5 Bloodless Medicine and Surgery for Retroperitoneal Tumor

In recent years, the shortage in blood supply is becoming more and more severe with a sharp increase in blood consumption. With in-depth exploration of blood transfusion, clinical studies have shown that blood transfusion may arouse more serious problems in cancer patients, such as tumor recurrence and metastasis, poor quality of life, and reduced survival time. To alleviate the shortage in blood supply, reduce the occurrence of transfusion-related complications and improve long-term prognosis of patients with tumors; a concept of bloodless medicine has been proposed by scholars worldwide. The bloodless medicine refers to a variety of techniques that allow a patient to be treated without blood transfusions through optimal blood manipulation. The purpose of bloodless medicine is to reduce blood transfusion-related complications and prolong survival of patients by minimizing or avoiding allogeneic blood transfusion. Common approaches applied in bloodless medicine include correction of anemia before surgery, autologous blood reservation, control of perioperative bleeding, blood recovery and hemodilution by surgeons, strengthening of blood conservation for patients at high risk of bleeding, multidisciplinary collaboration, as well as sustained and effective continuing education. For patients with retroperitoneal tumors (RPTs), surgery remains the only effective therapeutic approach. Due to its special nature, RPT does not cause symptoms until it develops to an advanced stage. As it invades the large blood vessels and adjacent organs, advanced disease will bring extreme difficulty achieving a complete surgical resection, leading to a large amount of bleeding. Therefore, the bloodless medicine plays a pivotal role in reducing allogeneic blood transfusion and providing long-term prognosis in patients with RPTs.
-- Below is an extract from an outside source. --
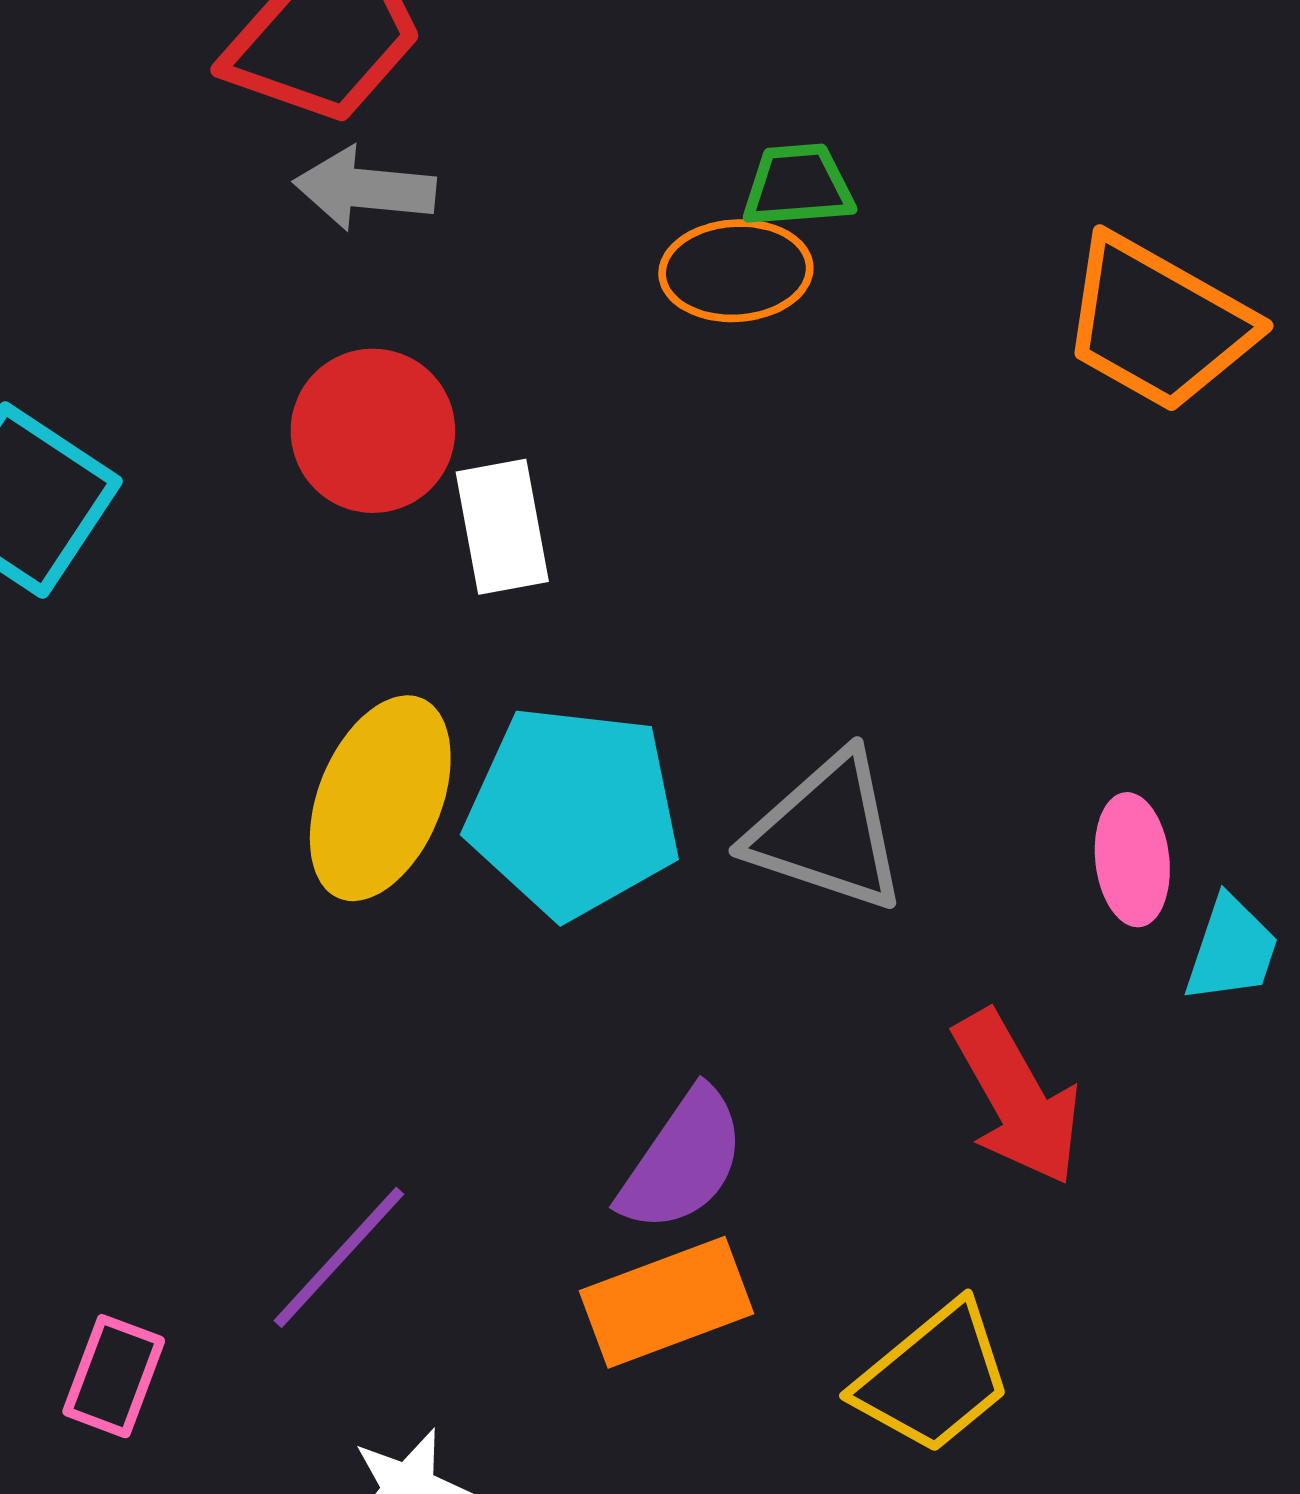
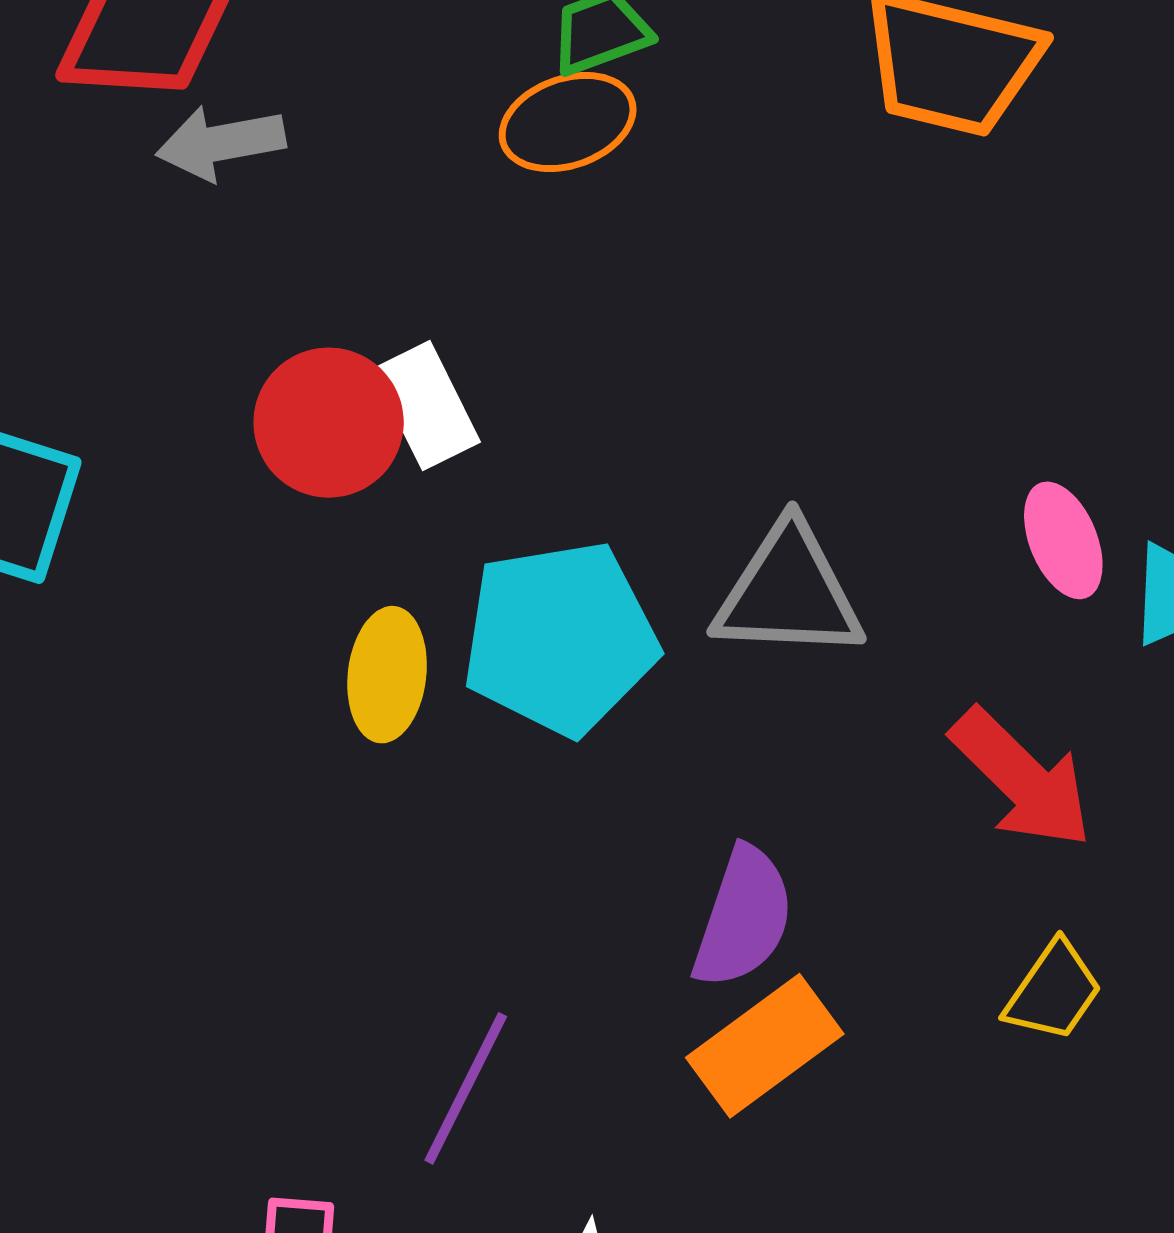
red circle: (373, 431) -> (329, 423), moved
yellow ellipse: (380, 798) -> (387, 675), size x0.7
yellow trapezoid: (934, 1378) -> (1053, 991), moved, size x0.7

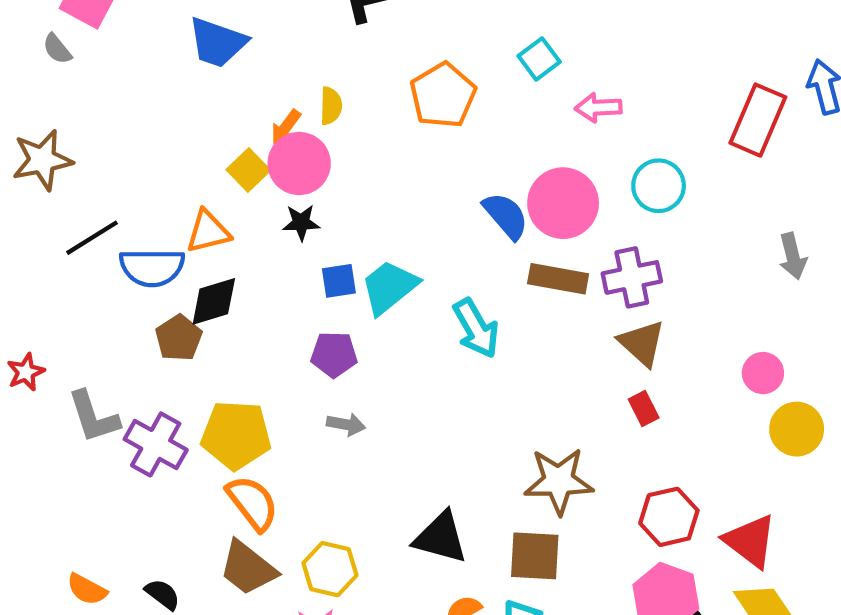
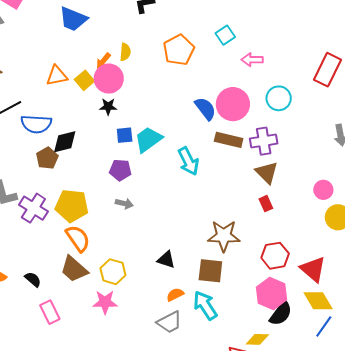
orange triangle: (208, 232) -> (57, 76), moved
black triangle: (441, 538) -> (166, 260), size x0.7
5.1 Implementation of Bloodless Medicine

5.1.1 Implementation of Preoperative Autologous Blood Donation and Reservation

A certain amount of autologous blood can be collected from patients within the preoperative period (2–4 weeks) to prepare for blood transfusion during surgical procedures.

5.1.1.1 Case Selection

Generally, patients with Hb > 110 g/L and Hct > 33% are eligible to donate blood, without limitation on age. For a patient with body weight ≥50 kg, the volume of blood collection is about 450 mL each time, which may be appropriately reduced for a patient with body weight <50 kg. The volume of blood collection is usually controlled at 10–15% of circulating blood volume each time. Contraindications include combined congestive heart failure, unstable angina, severe coronary artery stenosis or myocardial infarction within 3 months, and severe aortic valve stenosis.

5.1.1.2 Detailed Implementation

Simple method is similar to ordinary blood donation; however, it is difficult to meet the requirement of retroperitoneal tumor surgery due to very limited volume of blood collection.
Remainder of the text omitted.